First post so take it easy!

We have a requirement to design an installation using a star/delta isolation transformer to feed shore supply sockets to power and charge new tram/trains (Believe first of their kind in the UK). I am trying to get an understanding of the implications, and what we need to consider in the design as this Tx will be installed within the building supplied from the buildings existing LV system. The trains on board converter has a DC link to ground which could cause earth leakage hence the request for a Star Delta Tx to prevent tripping of the buildings LV supply.  

From my understanding we will need to install insulation monitoring for first fault conditions and on 2nd fault condition will isolate the circuit (An IT System). The train does not require a neutral or CPC (But will we need a CPC to comply with BS7671? If so how does this connect to a delta winding?).  But where I am getting confused is the earthing side of things. Everything within the building including the rails the trains sits on, is bonded back to the building MET. Is there a risk of different potentials within the area? or because they are bonded back to the building MET they will remain at the same potential as this system supplies the Isolation Tx? I may be over thinking this but have never come across this before so eager to educate myself.
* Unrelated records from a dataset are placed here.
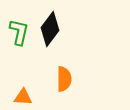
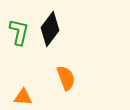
orange semicircle: moved 2 px right, 1 px up; rotated 20 degrees counterclockwise
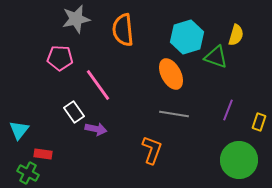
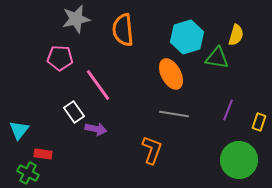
green triangle: moved 1 px right, 1 px down; rotated 10 degrees counterclockwise
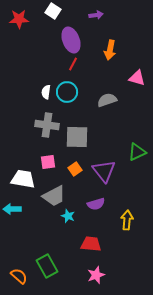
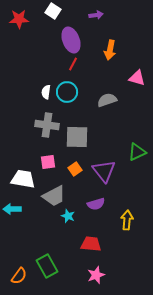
orange semicircle: rotated 84 degrees clockwise
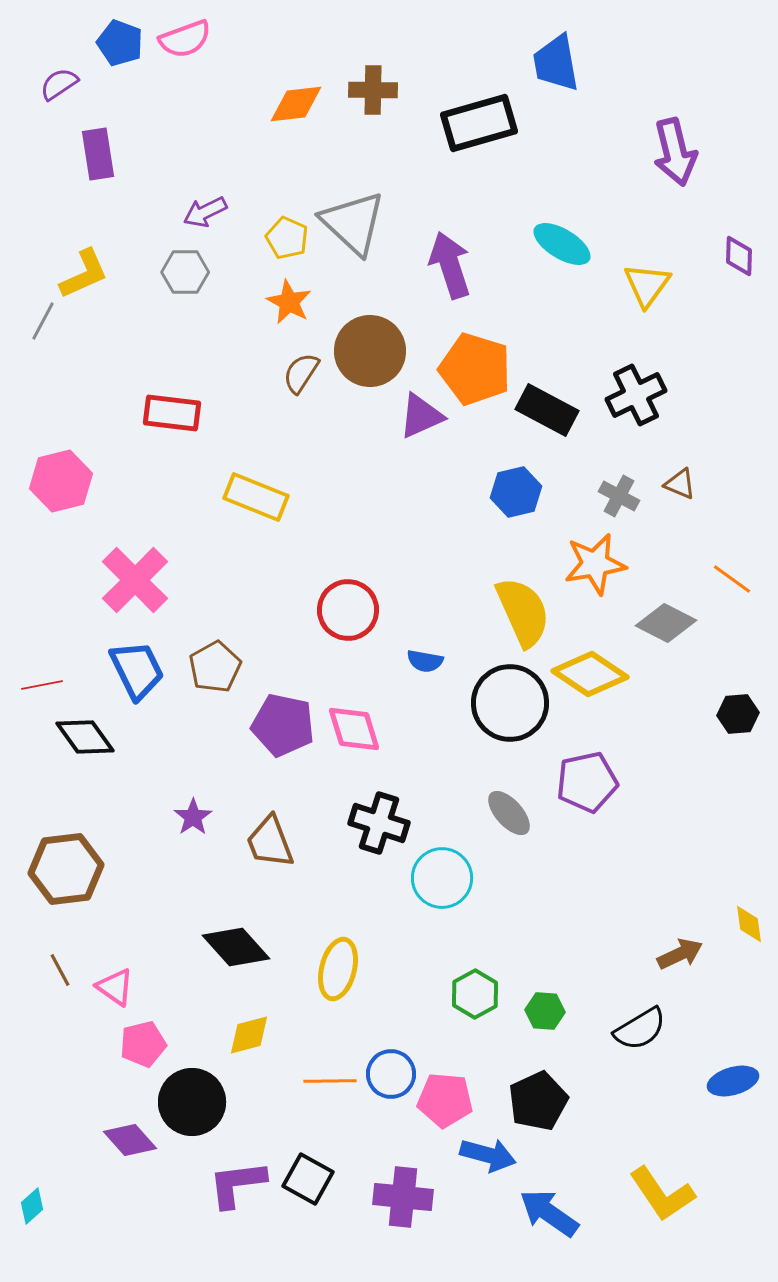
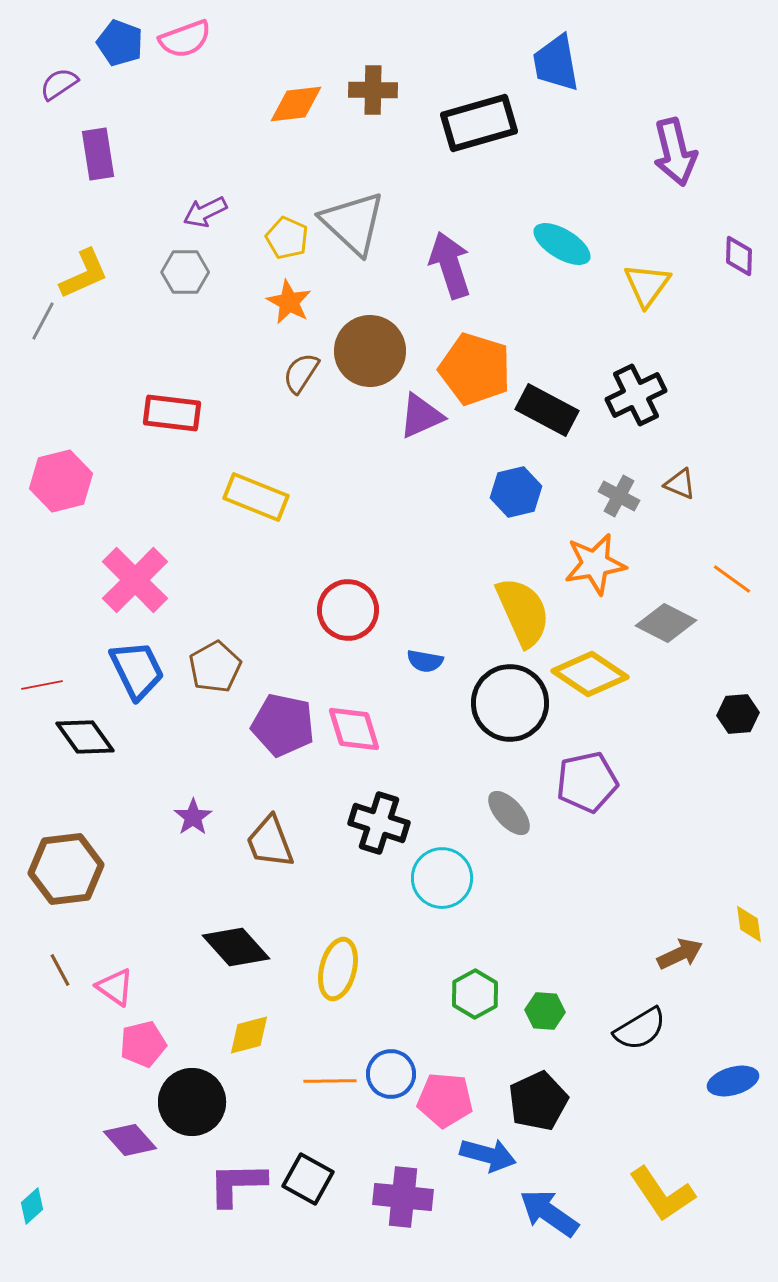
purple L-shape at (237, 1184): rotated 6 degrees clockwise
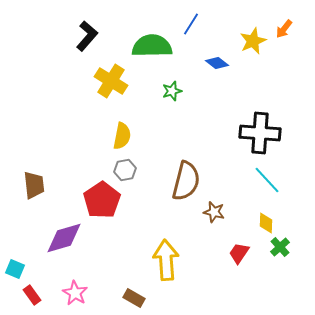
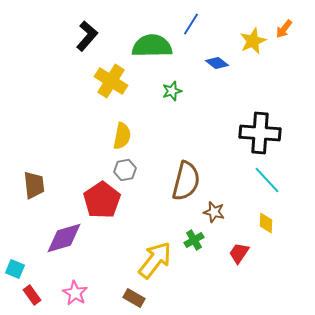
green cross: moved 86 px left, 7 px up; rotated 12 degrees clockwise
yellow arrow: moved 11 px left; rotated 42 degrees clockwise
  • The train does not require a neutral or CPC (But will we need a CPC to comply with BS7671? If so how does this connect to a delta winding?).
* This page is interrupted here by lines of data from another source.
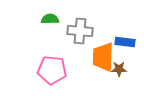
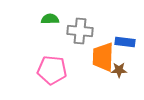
brown star: moved 1 px down
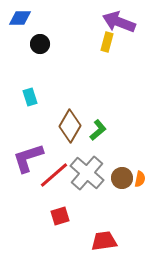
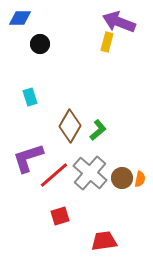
gray cross: moved 3 px right
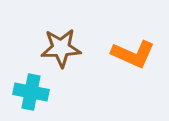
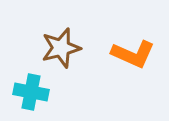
brown star: rotated 12 degrees counterclockwise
    I thought star/delta transformers were normally the other way around - delta on the primary and star on the secondary (at least that's how I understand the DNOs do it). Any wayward earth leakage on the secondary side returns to the secondary star point and so doesn't affect the upstream installation.
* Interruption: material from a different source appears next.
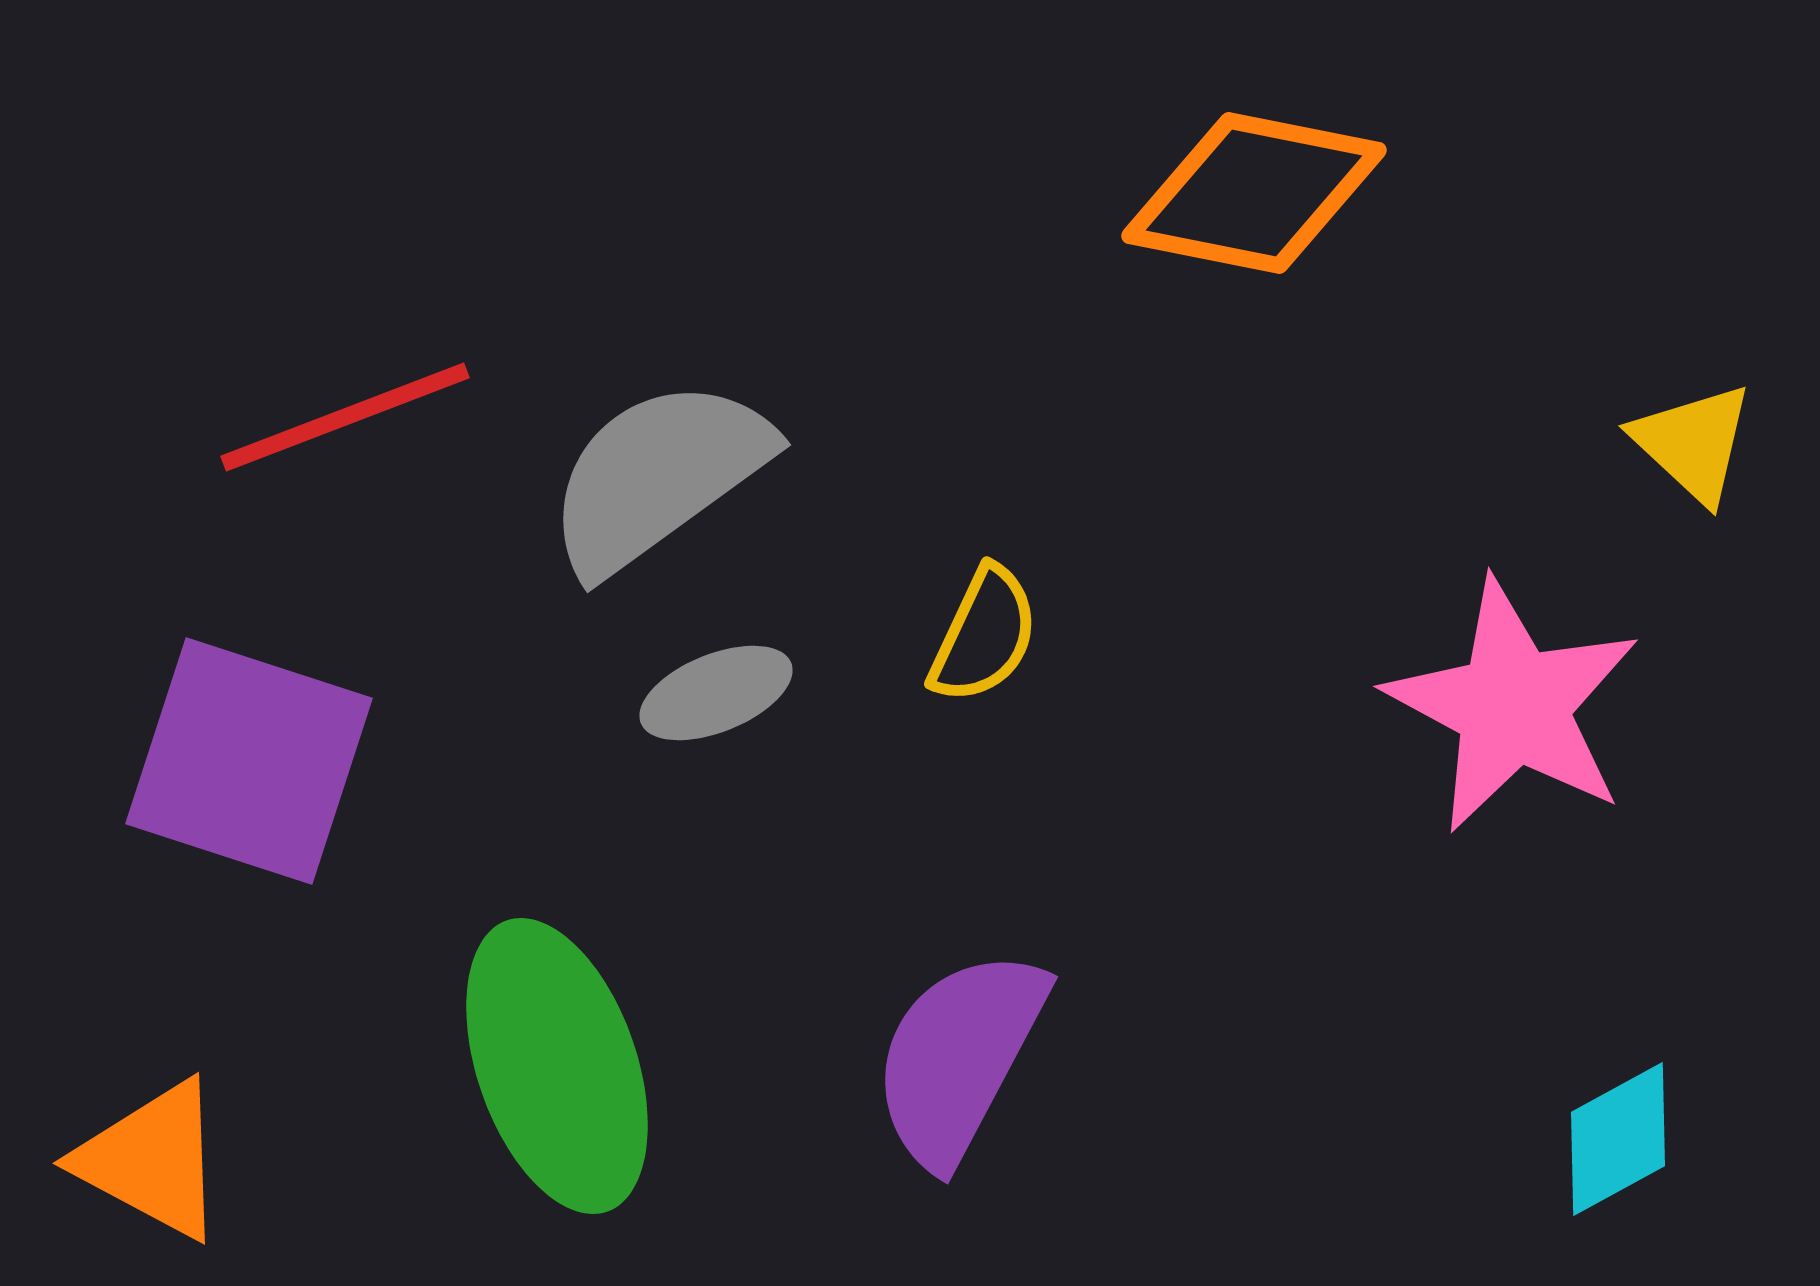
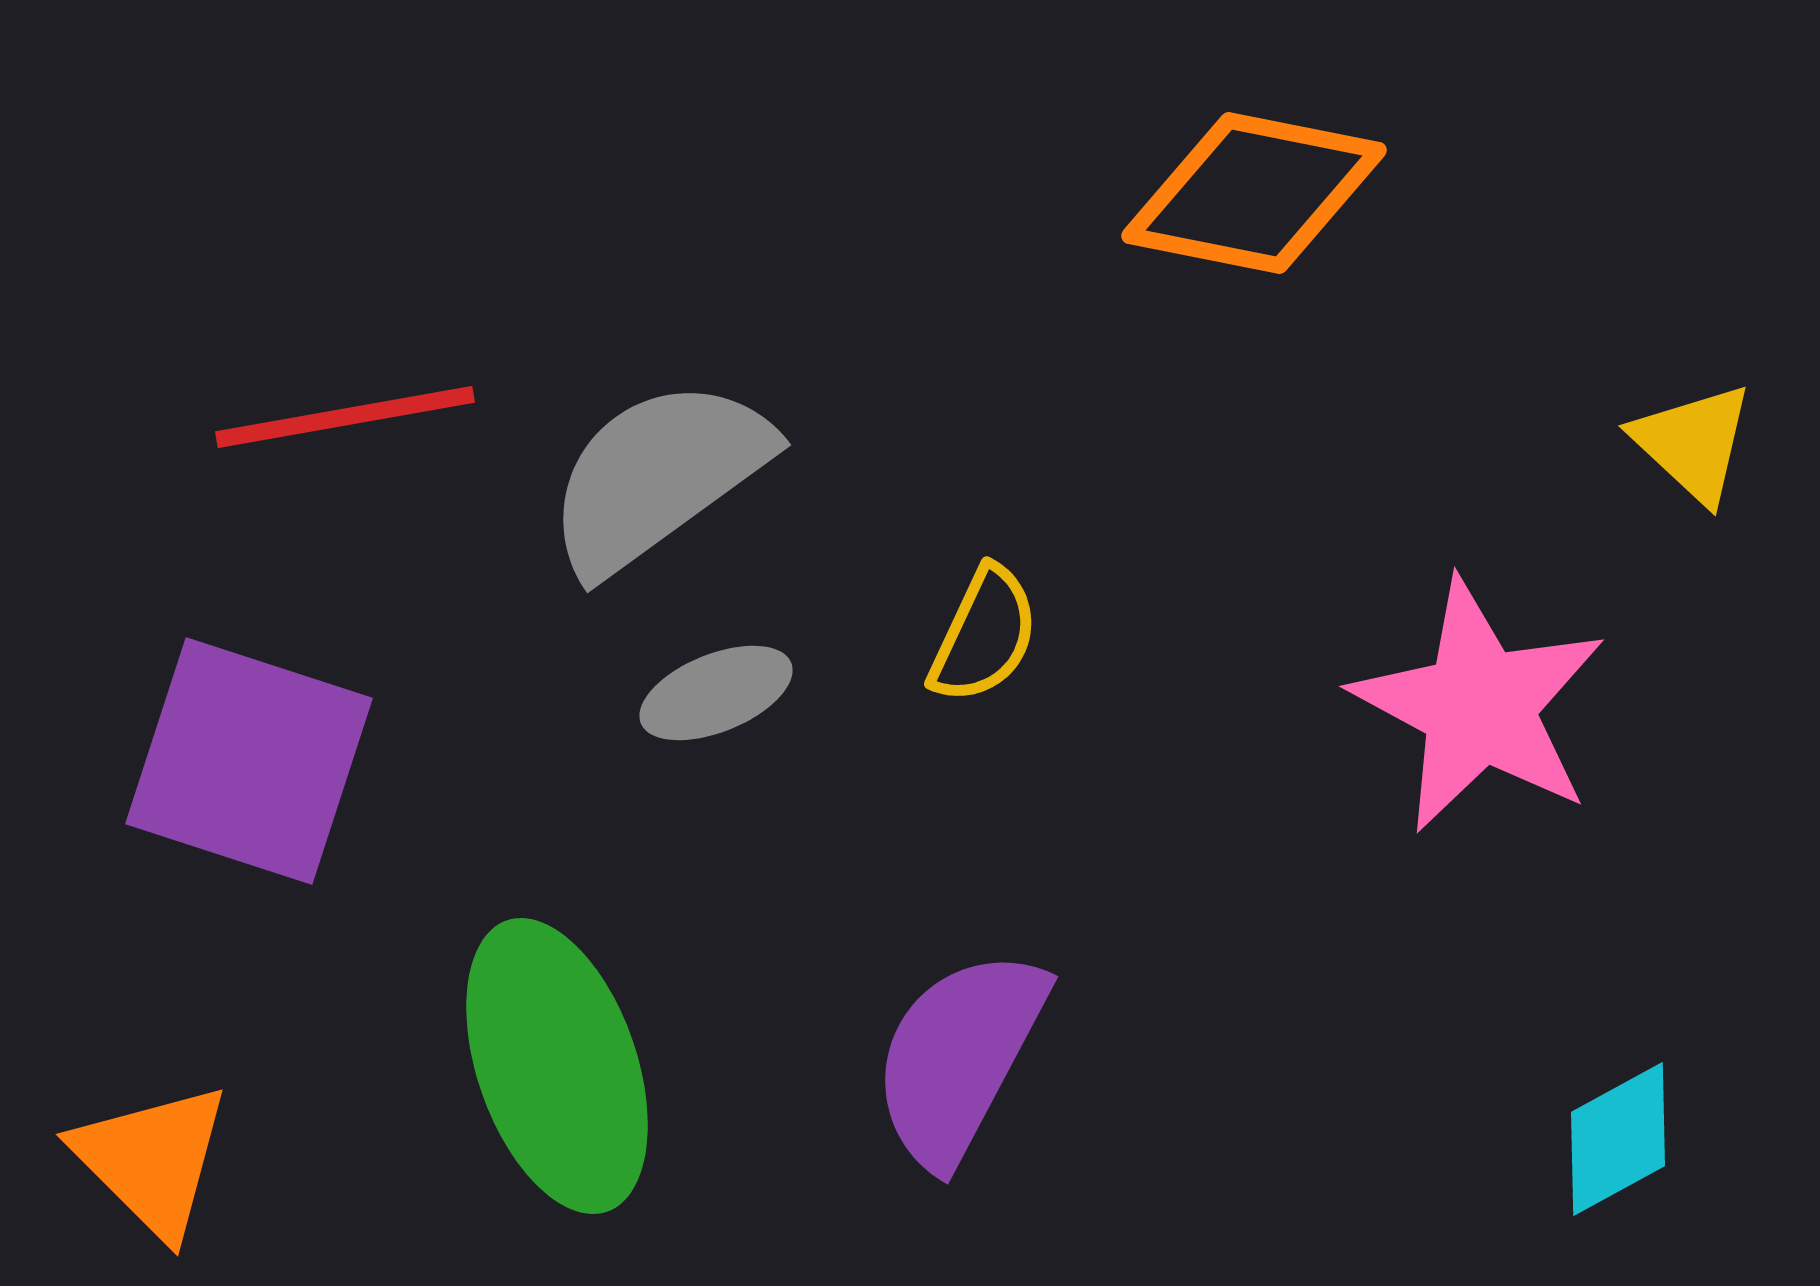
red line: rotated 11 degrees clockwise
pink star: moved 34 px left
orange triangle: rotated 17 degrees clockwise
    +1 for checking whether BS 7671 is relevant. "Railway traction equipment" is specifically excluded (110.2 (ii)) - but whether a supply used to charge a battery which is then used (at a different moment in time) for traction, does or does not come under that heading,  is I suspect not clear (I can't imagine it was the sort of thing that would have been considered when the words were originally written). That said, the underlying physics and most of the safety principles will be the same regardless of which standard it falls under.

       - Andy.

  • please forgive a daft question here. all stray currents must return to their source, so any stray DC should return to the AC/DC converter rather than to the AC source. if the AC/DC converter isolates the DC from the AC, then will there be any stray currents on the AC side (other than the nuisance currents through the earth that we see with all traction)?